There have been ground breaking changes in the field of AI, where many a new algorithms and models are being introduced and worked up. The pace that we have been moving at, is sure to bring many more rapid developments in various industries with AI as major change maker. Here we are going to talk about the incredible evolution journey of NLP Models.
While Google’s BERT and Transformer did set some amazing records, Facebook’s RoBERTa, which is based on BERT, surpassed many previous records and then Microsoft’s MT-DNN exceeds the benchmarks set by Google’s BERT almost of nine NLP tasks out of eleven.
How Google’s Bert did:
Google implemented two major strategies with BERT – Mask Language Model, where an amount of words was masked, kept hidden in the input and the BERT was to predict the hidden word. Refer the below example for better understanding.

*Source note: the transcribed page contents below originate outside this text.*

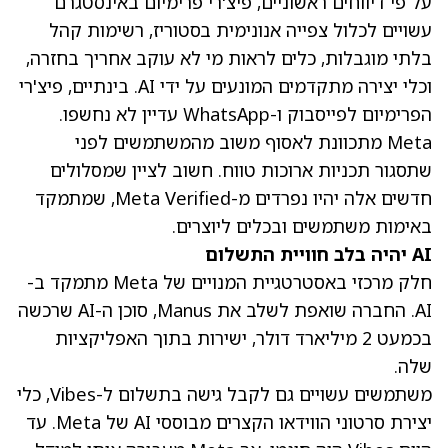
על פי דיווחים ראשוניים, פיצ'רי פרימיום באינסטגרם
עשויים לכלול צפייה אנונימית בסטוריז, רשימות קהל
בלתי מוגבלות, כלים לראות מי לא עוקב אחריך בחזרה,
וכלי יצירה מתקדמים המונעים על ידי AI. בינתיים, פיצ'רי
הפרימיום לפייסבוק ו-WhatsApp עדיין לא נחשפו.
Meta מתכוונת לאסוף משוב מהמשתמשים לפני
שתסגור תכניות ארוכות טווח. חשוב לציין שמסלולים
חדשים אלה יהיו נפרדים מ-Meta Verified, שמתמקד
באימות משתמשים ובכלים ליוצרים.
AI יהיה בלב חוויית התשלום
חלק מרכזי באסטרטגיית המנויים של Meta מתמקד ב-
AI. החברה שואפת לשלב את Manus, סוכן ה-AI שרכשה
בכמעט 2 מיליארד דולר, ישירות בתוך האפליקציות
שלה.
משתמשים עשויים גם לקבל גישה בתשלום ל-Vibes, כלי
יצירת סרטוני הווידאו הקצרים מבוססי AI של Meta. עד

Referring to the above example, the masked words were kept hidden as part of training and model was to anticipate the words. For BERT, it was essential to understand the context of the sentence based on the unmasked words and predict the masked one, failing to produce expected words like Red and Good, would be a result of failed training techniques.
Moving ahead, Next Sentence Prediction (NSP) was the second technique used with BERT, where BERT learned to establish a relationship between various sentences.
Major task for NSP was to choose next sentence, based on the context of current sentence, to make proper pairs of sentences. Referring to the above sentences, BERT would have to choose the Sentence3 in order to complete the Sentence1 as its successor. Choosing Sentence2 instead of Sentece3 would result in failed training of the model. Both of the above techniques were used in training the BERT.
Real Life examples of BERT can be seen with Gmail app, where replies are being suggested according to the mail, or when you start typing a simple sentence, further words to complete the sentence can be seen in Light Grey Fond.
How were past models improved:
Everything we have today is better than yesterday, but the tomorrow will demand many improvisations, “There’s always some room for Improvement”.
When Google broke the records with BERT, it was exceptional but then Facebook decided to implement the same model of BERT, but with a slight change. The changes here were improved methods for training, with massively added amounts of data and a whole lot more of computation.
What Facebook did was, simple carry forward the Language Masking Strategy of BERT but decided to replace the Next Sentence Prediction Strategy with Dynamic Masking.
Masking: Static vs Dynamic:
When Google fed its model, BERT, with massive amount of data with masked words, it was Static Masking, has it happened only at time of insertion. But what Facebook did was, tried to avoid masking same word multiple times and so training data was repeated 10 times and every next time, the masked word would be different, meaning the sentence would be same but the words masked would be different and this made RoBERTa quite exceptional.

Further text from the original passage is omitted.